The train rocks into darkness and the drinks are drained. Now Businessman sleeps, head down amongst the sandwich wrappers and empty paper bags. A streak of flesh shows across his back where his jacket rides up.
I find I sleep best by accident in these circumstances. When I ball up my coat and test my head against its lumpy pillow, then my brain starts to snag on the brambles of the day’s unfinished thoughts. You can’t struggle through brambles – you have to calmly extract yourself, and find another path.
Later, in the pages of my book, my eyelids will fall. I doze more than sleep, no slumber complete without my tiny human beside me these days.
For all the train’s rocking & rolling, the distance between us still carries too many zeros. I picture the moment of my return to soothe the sting of her absence; slipping under the duvet, pulling her warm, blankety form towards me. She sleeps in a too-small gro-bag, loves to feel resistance against her feet. She did this as a baby, even inside of me. She likes to know where the limits are and test them, I suppose – in every sense of those words.

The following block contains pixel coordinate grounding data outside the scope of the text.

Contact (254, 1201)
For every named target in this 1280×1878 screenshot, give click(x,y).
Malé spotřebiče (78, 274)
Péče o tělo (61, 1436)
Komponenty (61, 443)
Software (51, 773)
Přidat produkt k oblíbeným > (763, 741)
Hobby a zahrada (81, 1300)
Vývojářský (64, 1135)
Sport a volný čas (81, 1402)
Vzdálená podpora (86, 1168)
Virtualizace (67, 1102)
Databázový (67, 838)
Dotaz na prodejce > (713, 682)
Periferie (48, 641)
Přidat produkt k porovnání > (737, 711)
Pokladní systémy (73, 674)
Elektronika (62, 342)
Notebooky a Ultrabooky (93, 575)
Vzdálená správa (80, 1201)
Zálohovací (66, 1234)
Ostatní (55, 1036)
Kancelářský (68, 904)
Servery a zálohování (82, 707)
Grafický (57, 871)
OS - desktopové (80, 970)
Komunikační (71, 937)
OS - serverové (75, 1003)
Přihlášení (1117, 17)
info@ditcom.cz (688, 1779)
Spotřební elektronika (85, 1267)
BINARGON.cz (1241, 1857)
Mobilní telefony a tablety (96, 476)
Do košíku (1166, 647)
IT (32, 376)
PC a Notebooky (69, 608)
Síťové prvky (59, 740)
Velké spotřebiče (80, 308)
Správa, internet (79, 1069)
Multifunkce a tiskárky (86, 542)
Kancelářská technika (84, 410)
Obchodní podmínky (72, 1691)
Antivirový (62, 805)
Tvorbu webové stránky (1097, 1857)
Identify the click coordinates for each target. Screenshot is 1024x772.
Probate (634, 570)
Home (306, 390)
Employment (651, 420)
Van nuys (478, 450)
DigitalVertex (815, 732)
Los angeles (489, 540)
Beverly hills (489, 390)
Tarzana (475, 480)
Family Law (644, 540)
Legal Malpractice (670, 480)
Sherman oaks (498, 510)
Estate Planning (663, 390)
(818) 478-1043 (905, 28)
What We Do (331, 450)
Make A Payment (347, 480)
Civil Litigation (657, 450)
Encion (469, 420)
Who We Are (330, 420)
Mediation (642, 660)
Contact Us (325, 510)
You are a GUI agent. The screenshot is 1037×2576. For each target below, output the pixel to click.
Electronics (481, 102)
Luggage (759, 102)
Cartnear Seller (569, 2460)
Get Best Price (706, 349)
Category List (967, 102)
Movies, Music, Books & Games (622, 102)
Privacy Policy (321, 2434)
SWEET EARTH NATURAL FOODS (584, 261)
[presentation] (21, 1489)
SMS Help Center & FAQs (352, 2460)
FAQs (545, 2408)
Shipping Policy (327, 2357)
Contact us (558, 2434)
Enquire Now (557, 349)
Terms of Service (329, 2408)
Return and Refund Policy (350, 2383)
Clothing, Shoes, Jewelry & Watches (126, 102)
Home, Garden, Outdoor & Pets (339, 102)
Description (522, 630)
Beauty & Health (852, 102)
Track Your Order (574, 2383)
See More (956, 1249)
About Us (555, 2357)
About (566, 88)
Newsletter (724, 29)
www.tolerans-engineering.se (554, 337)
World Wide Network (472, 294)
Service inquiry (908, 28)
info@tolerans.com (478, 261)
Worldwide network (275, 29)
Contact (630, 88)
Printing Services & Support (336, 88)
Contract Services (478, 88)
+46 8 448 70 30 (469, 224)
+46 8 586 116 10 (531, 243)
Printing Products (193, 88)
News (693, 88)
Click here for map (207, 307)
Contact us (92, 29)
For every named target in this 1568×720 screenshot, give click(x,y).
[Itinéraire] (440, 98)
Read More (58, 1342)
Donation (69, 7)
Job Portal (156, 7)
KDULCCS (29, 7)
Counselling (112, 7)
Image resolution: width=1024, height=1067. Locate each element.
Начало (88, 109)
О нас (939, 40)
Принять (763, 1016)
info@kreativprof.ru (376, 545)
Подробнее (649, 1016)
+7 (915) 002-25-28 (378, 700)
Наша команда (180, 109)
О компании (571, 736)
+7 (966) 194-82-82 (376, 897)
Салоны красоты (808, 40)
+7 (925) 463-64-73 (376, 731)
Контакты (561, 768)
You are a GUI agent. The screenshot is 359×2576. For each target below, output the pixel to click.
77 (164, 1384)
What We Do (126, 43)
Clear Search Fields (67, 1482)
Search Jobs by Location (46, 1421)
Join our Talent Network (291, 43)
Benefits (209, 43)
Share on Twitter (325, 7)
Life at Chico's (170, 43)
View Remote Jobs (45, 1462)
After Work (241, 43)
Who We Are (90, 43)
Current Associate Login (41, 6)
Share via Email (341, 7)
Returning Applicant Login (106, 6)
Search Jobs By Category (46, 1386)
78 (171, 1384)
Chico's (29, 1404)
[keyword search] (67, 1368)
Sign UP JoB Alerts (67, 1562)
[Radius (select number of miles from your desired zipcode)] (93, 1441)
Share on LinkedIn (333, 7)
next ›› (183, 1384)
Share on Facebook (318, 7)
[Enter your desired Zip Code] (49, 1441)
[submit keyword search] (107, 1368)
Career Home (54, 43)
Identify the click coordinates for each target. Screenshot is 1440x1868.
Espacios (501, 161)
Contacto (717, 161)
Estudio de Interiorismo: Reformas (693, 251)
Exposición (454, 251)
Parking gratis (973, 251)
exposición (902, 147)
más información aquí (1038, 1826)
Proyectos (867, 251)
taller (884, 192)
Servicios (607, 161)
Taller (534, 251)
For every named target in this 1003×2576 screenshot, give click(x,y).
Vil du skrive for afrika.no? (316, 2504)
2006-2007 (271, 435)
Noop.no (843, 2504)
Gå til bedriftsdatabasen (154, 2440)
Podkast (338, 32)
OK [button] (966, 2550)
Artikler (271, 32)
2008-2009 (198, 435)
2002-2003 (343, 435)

With each station our carriage empties a little more, like a bath with the plug come loose. The windows show only our reflections, under shaky amber spots of light.
Businessman snores; I close my eyes and try to remember her newborn baby scent, and swear I won’t do these crazy long days anymore. She needs me at home, and the distance is too great.
& then I startle awake; we’re at the end of the line, it’s time to alight, and I swear I can still her her laughing.